Max lifts up her hand in the universal signal to be tossed a funyun (yes, funyuns are universally requested aerially). She catches one and crunches on it, watching Bernie and Kaz with a apathetic expression that, accompanied by her sprawl in the chair, indicates satisfaction
Kaz says, "Right, ok, springing shit. Caern. A Caern, to put it briefly, is a place of Gaia's power that we alla us protect and, y'know, hang around. We build Sept's around 'em, so we can both protect 'em and, like, hang around and enjoy 'em."
Bernie nods, munching on a funyun herself as she offers the bag around. "Sept mean th' same basic thing as it does in other contexts? Sounds like it kinda does... so, okay, a caern is a Place of Power... an' I better not do anythin' t' let one get fucked up. Right?"
Kaz says, "Right. An' a Sept, well, it's just, basically, th' thing th' Garou call their community. We got, y'know, officers of the Sept, and shit. Our's called the Hidden Walk, 'cause, well, it's a Fog Caern, so it's good at hiding."

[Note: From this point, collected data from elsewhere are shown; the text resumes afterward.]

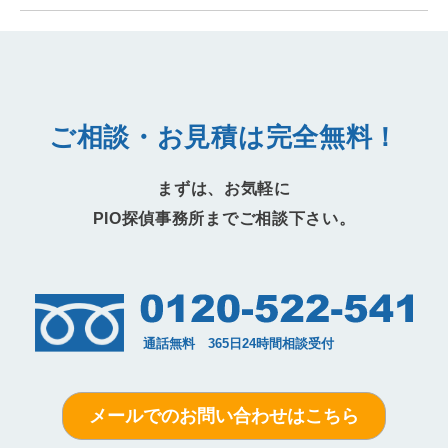
ご相談・お見積は完全無料！
まずは、お気軽に
PIO探偵事務所までご相談下さい。
メールでのお問い合わせはこちら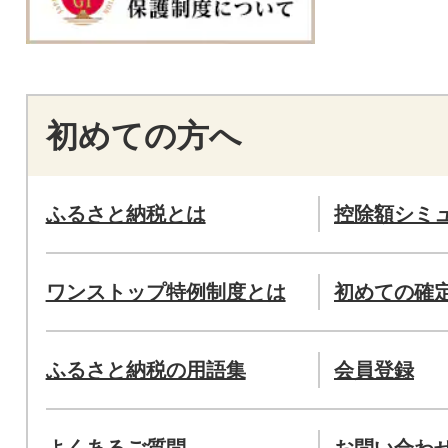
初めての方へ
ふるさと納税とは
控除額シミ
ワンストップ特例制度とは
初めての確
ふるさと納税の用語集
会員登録
よくあるご質問
お問い合わ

Jamethon nods to the cub and grins in a knowing fashion. "Hey Kaz, you are also teaching other important things right? Like for instance, the importance of a good fight every now and again? Or are you raising a softy here?"

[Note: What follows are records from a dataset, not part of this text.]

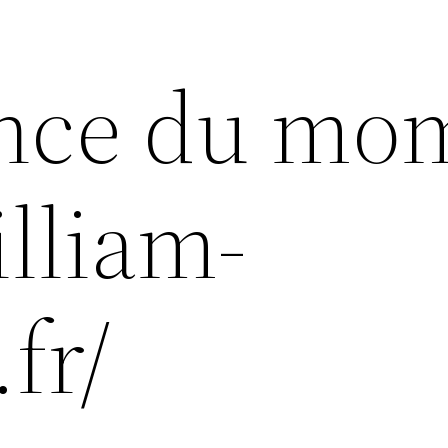
ance du mo
illiam-
fr/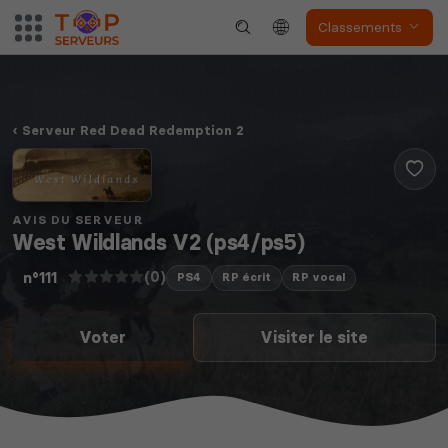
Classements
Dune Awakening
Empyrion
Serveur Red Dead Redemption 2
AVIS DU SERVEUR
West Wildlands V2 (ps4/ps5)
Neverwinter
Squad
Nights
(0)
n°111
PS4
RP écrit
RP vocal
Voter
Visiter le site
Myth of Empires
Enshrouded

Bernie grins, looking down at the magic eight-ball as she shakes it, and looksa t the reply. "Signs point to yes," she reads off, "So the caern is... a place of fog power? Like London?" She pops another chip into her mouth.
Kaz gives Jamethon a patient look. "Dude, I just finished the fuckin' Litany, we ain't into fightin' yet. Patience. You can whup on her later." Turning back to Bernie, she nods. "It's the Caern's Totem, see." There's a pause. "Have any of us explained Totems yet/"
Bernie consults the ball again, cheerfully replying after a moment, "`It is likely.' ...yeah, Rat and company, right? Kinda... helpful honoured spirits and stuff, right?"
Jamethon melts into a more serious and contemplative look now and just listens in a very theurge-like manner.
Kaz says, "Ayup," and rummages in her pocket. Coming up with some keys, she tosses them at the cub. With a grin, she asks, "Don't paint any rooms in here, huh?" Sobering a touch, she adds, "I'll show you some places we hang out, so you can bug more people for shit, yeah?"
Jamethon simply lays back on the floor now, looking a bit more tired then he did a couple of seconds ago. "Enjoy the scab, cub. Take care of yourself packie. Err... ex... whatever..." is all he says in a nearly unconscious stupor as he closes his eyes and drifts quickly to sleep.
Kaz twists a small smile, faintly touched. "Yo, sleep good, Jame."
"Woosh!" Bernie exclaims, managing to catch the keys, and grinning wider. "Free at last, free at last, thank god almighty, I'm free at last.... and I promise not to paint any rooms in here, scout's honour. Thanks!" She watches the Get falling asleep, and giggles slightly before putting the keys atop her jacket and starting to get her shoes on. Something registers as she laces, and she glances up, "...`enjoy the scab'?"
Jamethon just grunts softly as his legs uncross and he turns to his side, facing away from the door.
Kaz jerks a thumb at Jamethon. "He's mostly a Ranger. They tend t'call th' City th' scab, 'cause, well, they don't like it much. Anyways. Like I said, you can crash here when y'need to, an' I'll show you where I crash some've the time, too. Cuz, like, places where morons don't bug you, they're useful."
"Just one of the many cool features of your average Library or Museum," Bernie replies, adding as an afterthought, "...though you hafta hide in the toilet during closing if you wanna sleep there. And sometimes you hafta avoid cameras an' such. But they're gen'rally low on the moron concentration. AND they got interesting things in 'em." She finishes with the boots, and picks the keys back up before pulling on her jacket.
Kaz mutters, "Nice to meet you, Mrs Frankweiler," and leads the way out.